But we aren’t seeing many of these big birds anymore – over the last few days, we steamed over 120 miles north, and we are we are now well away from the cold water that has food for those big birds. If we see them, there are only a very few. The birds that crashed into the boat last night were much smaller petrels (petrel in hand). I’m not totally sure but we think they were Diving Petrels. We think they might have been confused by all the lights on the ship that we have to have on when we are working at night. We picked up the bird to keep them from hurting themselves and threw them back overboard over the back of the ship. But the silly thing came right back so we put them in a box to calm down and then set them free in the morning – we think they are OK because they flew off pretty happily.
That was the big excitement for last night… it was kind of a treat, because you can imagine that after 10 days of working all the time, and doing the same jobs over and over again, it’s nice to have something different to break the routine.
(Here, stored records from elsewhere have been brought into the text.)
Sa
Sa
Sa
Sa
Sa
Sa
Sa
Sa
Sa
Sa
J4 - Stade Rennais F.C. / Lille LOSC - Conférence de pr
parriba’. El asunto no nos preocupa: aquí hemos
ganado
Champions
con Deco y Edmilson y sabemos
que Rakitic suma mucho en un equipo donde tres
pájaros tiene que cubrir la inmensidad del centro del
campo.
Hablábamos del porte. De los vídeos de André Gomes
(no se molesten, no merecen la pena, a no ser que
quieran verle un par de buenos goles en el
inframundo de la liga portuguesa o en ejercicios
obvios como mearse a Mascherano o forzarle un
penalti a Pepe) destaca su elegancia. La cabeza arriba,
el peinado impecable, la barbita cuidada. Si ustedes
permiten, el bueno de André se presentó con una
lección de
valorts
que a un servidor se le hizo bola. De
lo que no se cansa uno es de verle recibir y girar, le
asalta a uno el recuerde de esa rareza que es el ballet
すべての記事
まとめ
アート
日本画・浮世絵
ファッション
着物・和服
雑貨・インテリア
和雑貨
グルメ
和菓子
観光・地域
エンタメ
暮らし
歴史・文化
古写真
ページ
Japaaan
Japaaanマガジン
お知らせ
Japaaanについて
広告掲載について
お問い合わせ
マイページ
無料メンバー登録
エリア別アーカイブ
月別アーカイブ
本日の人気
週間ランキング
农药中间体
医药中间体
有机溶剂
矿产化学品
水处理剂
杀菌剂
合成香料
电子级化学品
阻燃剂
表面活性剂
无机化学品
Last night, in fairly calm seas (that means not very big waves), we were piston coring in 3600 meters of water and we lost the piston core. Yep, we really truly did. 3600 meters is a pretty deep depth for us on this cruise – which means there is a lot wire out, and the combination of the wire (which weighs a lot when so much is wound out) and the corer itself puts a lot of tension (or pull) on the wire. We had the piston core on the bottom and there was a funny ”trip”. What I mean by this is that we watch the tension on the wire very carefully as it gets close to the bottom. We know it has reached the bottom when the tension drops quickly -- we call this the “trip”. Think about it… when the trigger core and the very heavy corer hit the bottom, then there is much less weight, on the wire, and we can see that on a meter in the lab. In a way it’s like a rope or string going slack when you stop pulling on it.
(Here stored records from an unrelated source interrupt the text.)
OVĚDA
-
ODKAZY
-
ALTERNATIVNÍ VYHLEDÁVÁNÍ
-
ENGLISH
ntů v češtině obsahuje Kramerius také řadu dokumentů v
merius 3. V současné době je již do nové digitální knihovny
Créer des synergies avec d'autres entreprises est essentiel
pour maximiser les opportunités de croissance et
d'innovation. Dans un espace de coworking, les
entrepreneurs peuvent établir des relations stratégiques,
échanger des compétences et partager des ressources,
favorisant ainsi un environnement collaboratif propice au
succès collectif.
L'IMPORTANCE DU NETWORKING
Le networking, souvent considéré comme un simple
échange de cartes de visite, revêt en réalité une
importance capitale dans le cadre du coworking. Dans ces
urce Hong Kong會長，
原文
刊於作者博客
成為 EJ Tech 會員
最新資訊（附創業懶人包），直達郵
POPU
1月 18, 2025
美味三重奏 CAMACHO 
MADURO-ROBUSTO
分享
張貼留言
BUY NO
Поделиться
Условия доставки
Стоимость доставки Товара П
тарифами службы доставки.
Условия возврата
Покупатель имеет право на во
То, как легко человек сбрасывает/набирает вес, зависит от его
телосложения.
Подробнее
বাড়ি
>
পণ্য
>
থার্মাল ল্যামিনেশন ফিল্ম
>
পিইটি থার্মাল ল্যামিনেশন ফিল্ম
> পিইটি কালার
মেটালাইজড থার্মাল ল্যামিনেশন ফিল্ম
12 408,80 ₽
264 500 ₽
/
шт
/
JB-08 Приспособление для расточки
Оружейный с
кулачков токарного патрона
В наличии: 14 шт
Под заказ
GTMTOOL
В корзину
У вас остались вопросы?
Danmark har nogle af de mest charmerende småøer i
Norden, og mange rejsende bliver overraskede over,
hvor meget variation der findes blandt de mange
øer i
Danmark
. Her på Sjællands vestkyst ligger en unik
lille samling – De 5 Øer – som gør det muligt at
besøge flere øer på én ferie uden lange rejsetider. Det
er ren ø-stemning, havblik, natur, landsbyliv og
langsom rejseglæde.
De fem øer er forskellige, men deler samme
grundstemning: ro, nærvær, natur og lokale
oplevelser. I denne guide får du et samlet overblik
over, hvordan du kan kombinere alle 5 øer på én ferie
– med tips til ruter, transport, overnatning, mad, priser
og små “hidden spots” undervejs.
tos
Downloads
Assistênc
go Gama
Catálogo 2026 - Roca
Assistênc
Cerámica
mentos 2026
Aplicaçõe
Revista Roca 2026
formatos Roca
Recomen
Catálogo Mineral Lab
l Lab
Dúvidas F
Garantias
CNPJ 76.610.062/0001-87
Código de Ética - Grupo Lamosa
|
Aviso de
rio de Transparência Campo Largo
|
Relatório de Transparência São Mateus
Once the core is in the bottom we have to pull pretty hard to suck it back out of the mud again, so the tension goes way, way up until the pipe gets sucked out of the mud, and we can see that too, on the meter. Once the core is free of the bottom then the tension comes back up to about where it was going down because the weight of the corer is back hanging on the wire. Well, last night there was a quick spike in the tension just on the bottom and then way too little tension, and then no pullout tension increase when we wound the wire back up. We could also see that there was much too little weight on the wire – which meant that there couldn’t be a core on the end of the wire anymore. So we new something was wrong.
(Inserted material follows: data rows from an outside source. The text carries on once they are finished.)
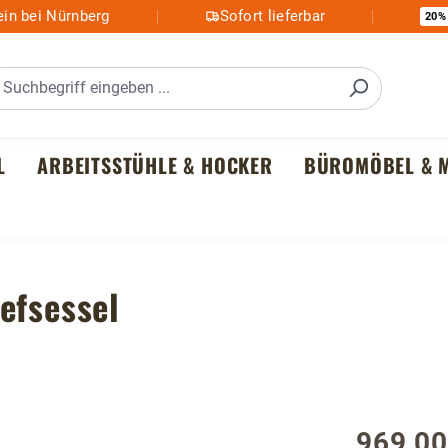
in bei Nürnberg
Sofort lieferbar
20%
L
ARBEITSSTÜHLE & HOCKER
BÜROMÖBEL & M
efsessel
969,00
Regulärer P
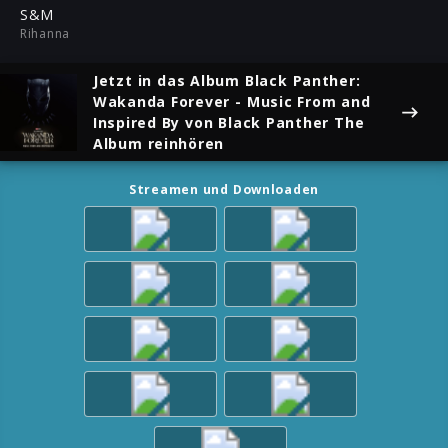
ful
S&M
Rihanna
Jetzt in das Album
Black Panther:
Wakanda Forever - Music From and
Inspired By
von Black Panther The
Album reinhören
Streamen und Downloaden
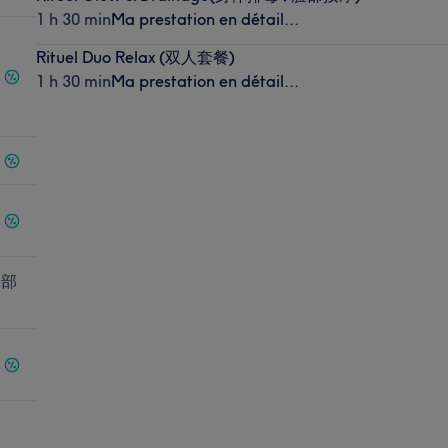
1 h 30 min
Ma prestation en détail...
Rituel Duo Relax (双人套餐)
1 h 30 min
Ma prestation en détail...
脸部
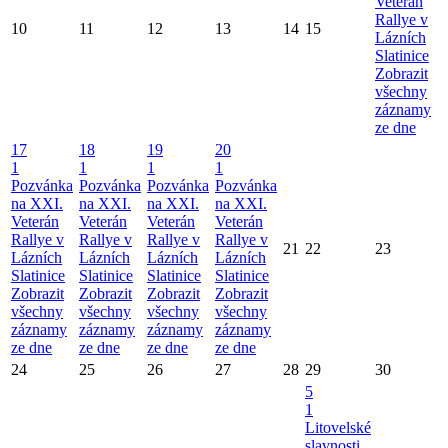
Veterán
Rallye v
10
11
12
13
14
15
Lázních
Slatinice
Zobrazit
všechny
záznamy
ze dne
17
18
19
20
1
1
1
1
Pozvánka
Pozvánka
Pozvánka
Pozvánka
na XXI.
na XXI.
na XXI.
na XXI.
Veterán
Veterán
Veterán
Veterán
Rallye v
Rallye v
Rallye v
Rallye v
21
22
23
Lázních
Lázních
Lázních
Lázních
Slatinice
Slatinice
Slatinice
Slatinice
Zobrazit
Zobrazit
Zobrazit
Zobrazit
všechny
všechny
všechny
všechny
záznamy
záznamy
záznamy
záznamy
ze dne
ze dne
ze dne
ze dne
24
25
26
27
28
29
30
5
1
Litovelské
slavnosti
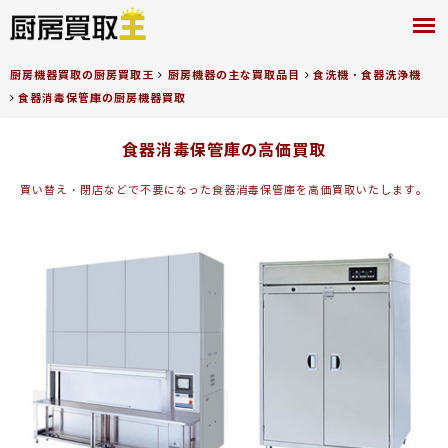
厨房買取王
厨房機器買取の厨房買取王
厨房機器の主な買取品目
食洗機・食器洗浄機
食器消毒保管庫の厨房機器買取
食器消毒保管庫の高価買取
買い替え・閉店などで不要になった食器消毒保管庫を高価買取いたします。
Keep in mind we are trying to guess what is happening under the water, and the bottom of the ocean is a long way away (about 2 miles! or 3.6 kilometers!) so we have to make educated guesses about what’s up. It takes almost an hour and a half to reel in the wire from that deep. What the Chief Engineer could tell was that we’d lost the core, but from the tension still on the wire he could tell we had almost all the wire and the trigger core still on the end of the wire. He was absolutely right. Sure enough, when we got all the wire reeled back in that’s what was there (trigger hanging with no wire or core beneath). So, yup, we lost the core and it snapped KAPWING (!!) right where the trigger is clamped on the wire. This spot is where a lot of stress is on the wire, it is a place where the wire is more likely to snap if you’re going to be that unlucky (notice how the trigger is hanging at a funny angle in that picture).
To help you understand let’s see some pictures of what it looks like when things go right. Remember, when we put the core over the side, we put a clamp on the wire with an arm that holds the trigger core, and then loop enough wire to be the length of the core, and clamp it right above the big weight on the coring pipe (also called a bomb because it’s so big). Because that wire is looped up, the trigger clamp itself sits right above the big weight stack (see the trigger loaded and being lifted out of crutch) and the trigger weight (which is a small core) hangs below the core. The idea is that the trigger core hits bottom first which releases the trigger and the loops of wire and the piston core falls, hard, into the mud (thud!) and we get a core. When the trigger arm is down and the loops of wire set (picture of core and trigger with line over the side) the thing is loaded and ready to go down. If all goes well, when we get the core back on board the trigger arm comes up about 50 feet above the core and then we take the trigger core off the line (picture of the trigger core off the line, but the trigger still on with wire beneath), then the trigger clamp and arm (picture of recovering the trigger) and then reel up the last of the wire and recover the core (see picture of core recovery with it hanging alone on the line). So now go back and look at that picture of the trigger arm on the wire with NO wire, and so, no core hanging below. You can imagine what a sinking feeling it is to know that there is no core—but then to see that there is no wire below the trigger… well, it’s not a pretty site if you know what you are looking at.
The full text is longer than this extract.